For many years getting spa treatment covered by the state was one of the benefits afforded by health sector and all one needed to do was ask one’s doctor, citing a real or imaginary problem that a month of pampering at one of the country’s famous spas would put right. Since the 1990s a gradual overhaul of the health sector has made it increasingly difficult to avail oneself of this luxury and a new directive introduced as of October 1st has drawn a sharp line between those who really need spa treatment and those who are just there for the pampering.
Taking the waters in Karlovy Vary, a mud bath in Luhačovice or so-called Scottish Jets at Mariánské Lázně – a rather drastic procedure where one is alternately sprayed with hot and cold jets of water – was a popular form of well-being therapy for people over 30 in the past. In fact men and women alike regarded it as their own private holiday – an escape from household chores, no arguments with family members and sometimes even a short romantic fling. That world has gradually disappeared and an ongoing restructuring of the health sector means a free holiday is no longer yours for the asking.

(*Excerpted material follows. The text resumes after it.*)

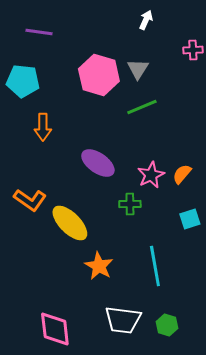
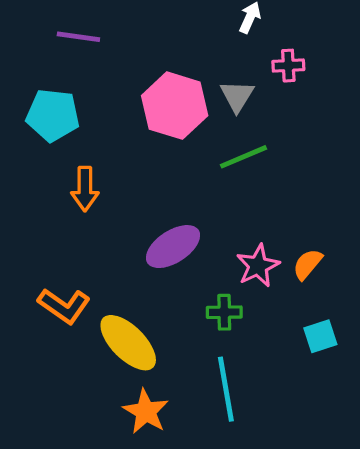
pink cross: (193, 50) -> (288, 66), moved
purple ellipse: (98, 163) -> (173, 247), turned -68
orange star: (99, 266) -> (146, 412), moved
cyan line: (155, 266) -> (226, 389), moved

The number of spa treatments recommended by doctors –and thereby covered by health insurance companies – have halved since 2010. Now the introduction of a new directive will make spa treatment an even bigger luxury. According to the new rules the length of spa treatment paid for by insurance companies will be reduced from 4 to 3 weeks. Spa treatment will only be available once in two years and for some health problems that have been treated in spas in the past they will not be available at all. Many older Czechs are groaning, but deputy health minister Ferdinand Polák says this is not withholding proper care to those who need it.
The tighter net is expected to save more than half a billion crowns annually and it is not only patients who feel hard-done-by. The country’s large network of spas which offers a cure for numerous ailments will be hard hit and spas which have not branched out into wellness services may be in big trouble. The president of the Association of Czech Spas Eduard Bláha says the last two years have been increasingly difficult.

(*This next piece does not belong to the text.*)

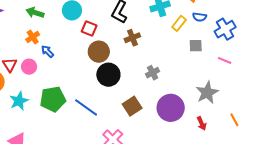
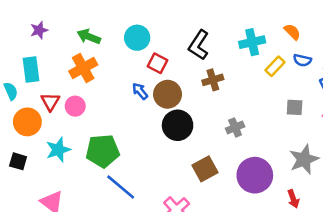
orange cross: (33, 37) -> (83, 68), size x1.5
gray square: (196, 46) -> (295, 107), moved
blue arrow: (47, 51) -> (140, 91), moved
blue line: (86, 107) -> (121, 187), moved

“We have all gradually been laying off staff and there are some spas that have had problems paying their employees’ wages.”
The country’s best-known spas such as Karlovy Vary or Mariánské Lázně are safe largely because they expanded their services years ago taking paying clients from abroad. In the past decade they have become increasingly popular with German and Russian tourists but also with clients from Austria, the Scandinavian countries, Israel, the US, and Canada. The smaller and less well-known spas will have to rethink their philosophy and in addition to treating insurance-covered patients they will need to expand their services to the locals at an affordable price. Many are now offering a weekend of pampering to overworked managers and week-long spa treatments tailored to an aging population. But since the former have little time and the latter little money the future for many struggling spas looks increasingly bleak.